Rather, my point is that Evolutionary Psychology is merely the reflection of developments in Sociobiology and not something quantitatively different.

Scott, please track down and read a copy of _The Adapted Mind_ (you can start with this (Is ev psych sociobiology?) I’m not arguing further on this point. Confusing the two is a common error; many people do it deliberately because they dislike the implications of being evolved organisms in an indifferent universe running on selection processes.

There is an ev psych FAQ by Hagen here

http://www.anth.ucsb.edu/projects/human/evpsychfaq.html

Happy reading.

Michael

Posted by: Michael Turton | June 27, 2006 at 19:14

Michael, Do I seem to you to be uninformed about evolutionary principles or their application to human behaviour?
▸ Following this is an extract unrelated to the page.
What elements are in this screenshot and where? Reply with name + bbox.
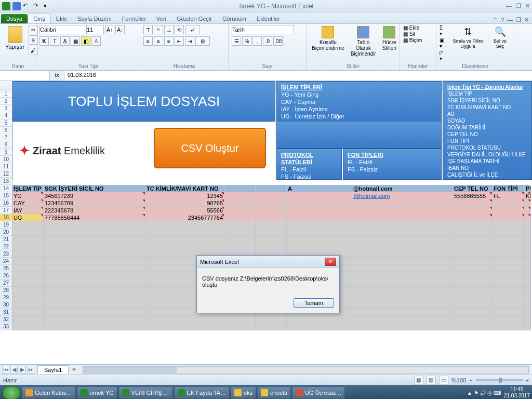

I can only assume that’s your impression since your arguments are turning toward the stock defenses of the field. To imply that I do not understand the distinction you are making would be wrong. I just don’t think it’s as important as you seem to think it is. I can also assure you that I have no problem with the idea of humans being evolving organisms in an indifferent universe running on selection processes.

My problem is and always has been that Evolutionary Psychology does not work and in its current state is merely cocktail party conversation. It does not tell you anything of consequence, and that this has significant implications. Whether or not there is an historical connection with Sociobiology is a question that should be left to historians of science and not the actual scientists doing the research. Besides, it’s really not a very important question in all of this.

I can only presume that you have not read Lionel Tiger or Donald Symons’ early work. While it may seem very clear today who is and isn’t a Sociobiologist, this is a recent theoretical innovation. At least some of the people that Evolutionary Psychologists are calling Evolutionary Psychologists used to be called Sociobiologists. If the distinction is so clear, how did this happen? Or am I just wrong?

Posted by: Scott Sommers | June 27, 2006 at 21:24

Darryl, Perhaps you are right that ‘determinism’ is the wrong concept to frame Pinker’s discussion in. In fact, I referred repeatedly to the concept of prediction in my first post. If we are not talking about prediction and its sister concept control, then we are only talking about explanation. And in that case, why should or even would there be any merit in choosing scientific terms and not other more ‘folksy’ terms for this explanation? It would seem to me that to justify the use of scientific methods and terminology in this discussion, prediction and control would have to be the ultimate goal.

There have been for centuries other directions of inquiry into ‘common sense’. In fact and, as I have pointed out repeatedly, these other avenues have been much, much more productive. Scientific attempts at answering these questions are relatively new and may one day produce powerful results. One of my criticism is the presumed advantage of a poorly formed incorporation of evolutionary theory. A more significant problem though is the justification of a scientific approach. Since we all agree that predictive power is not the advantage that this direction is bringing to the discussion, what is that advantage?